Seventy Years After Hiroshima and Nagasaki

Toward a World Free of Nuclear Weapons

The Peace Memorial Park in Hiroshima, Japan, August 2005. (Yuriko Nakao / Courtey Reuters)

Next year marks the 70th anniversary of the atomic bombings of Hiroshima and Nagasaki, which will coincide with the upcoming Nuclear Nonproliferation Treaty (NPT) review conference. This important occasion will offer a unique opportunity to advance the vision of a world free of nuclear weapons.

After the Cold War, a nuclear-free world appeared to be within reach. However, the lack of a collective sense of ownership allowed the issue to fade from the public consciousness. Despite the establishment of a peaceful post–Cold War order, proliferation continued. Nuclear risks became more diverse. Now the world faces three key challenges. 

First, under article VI of the NPT, the fundamental international framework for nuclear issues, parties pledge to “pursue negotiations in good faith” for nuclear disarmament. Yet the world has experienced a massive buildup of nuclear capabilities in a non-transparent manner. Today, there are over 16,000 nuclear weapons in existence -- more than enough to destroy mankind. Many of these weapons systems are said to remain on high alert, and the risk of accidental or unauthorized use continues to represent a tremendous concern. 

Second, the world faces a myriad of regional proliferation challenges. In 2003, North Korea unilaterally declared its withdrawal from the NPT. Pyongyang conducted nuclear tests in 2006, 2009, and 2013, and it still continues to develop its nuclear and missile programs. Iran’s nuclear program also remains a matter of concern for the international community, although there has been some progress since last year toward a resolution. 

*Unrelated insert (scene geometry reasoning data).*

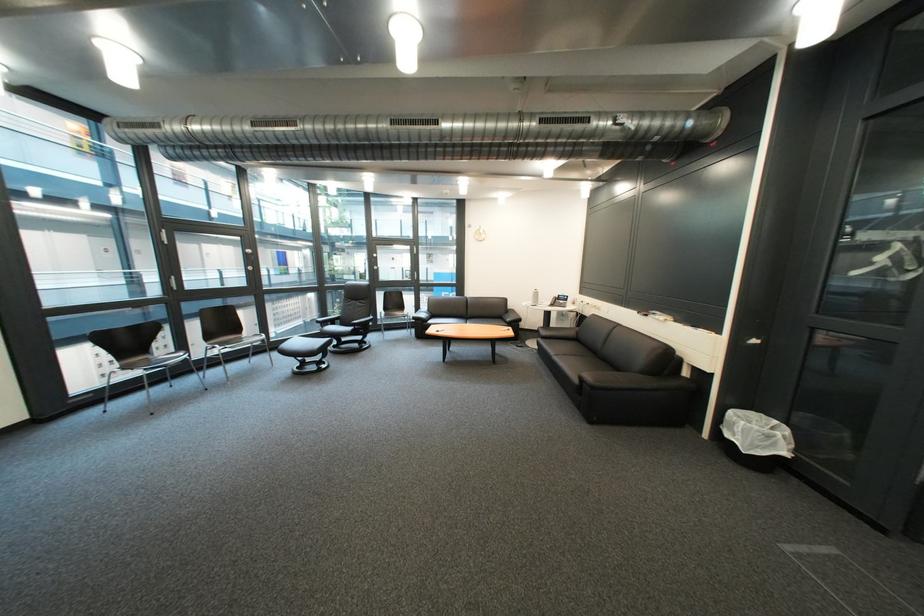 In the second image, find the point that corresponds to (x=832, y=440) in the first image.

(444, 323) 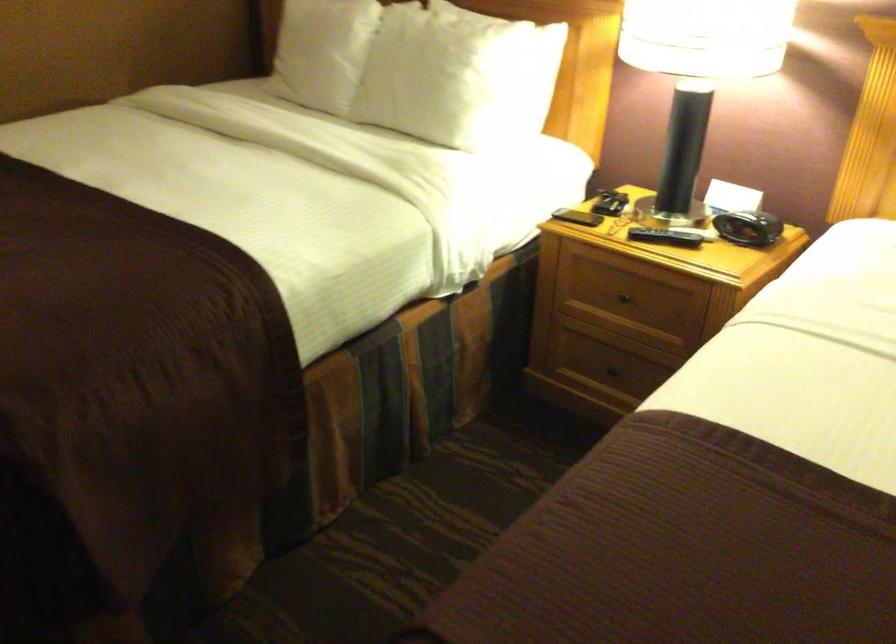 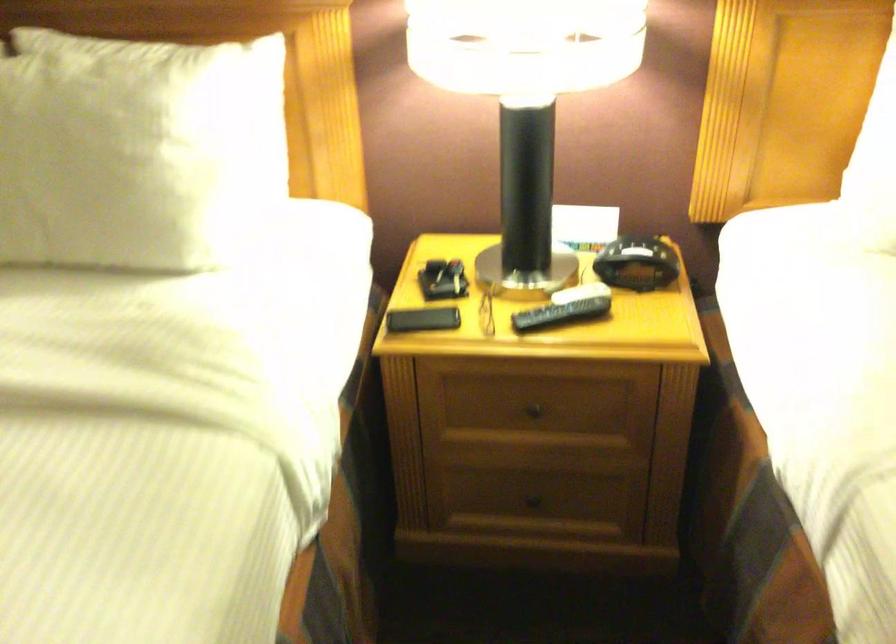 The point at (690, 234) is marked in the first image. Where is the corresponding point in the second image?

(579, 292) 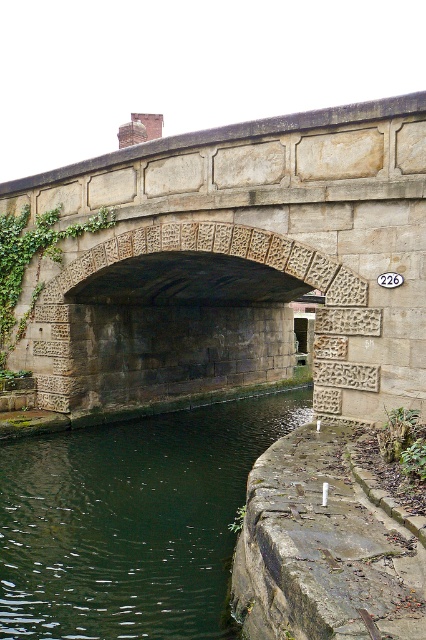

Third, terrorist groups and other nonstate actors are increasingly engaging in illegal proliferation activities through ever more sophisticated means. According to the International Atomic Energy Agency (IAEA), more than 100 cases of illicit trafficking and other unauthorized activities and events involving nuclear and radioactive materials are recorded annually, with 146 such cases in 2013. Nuclear terrorism is a risk that the world must tackle with the utmost resolve.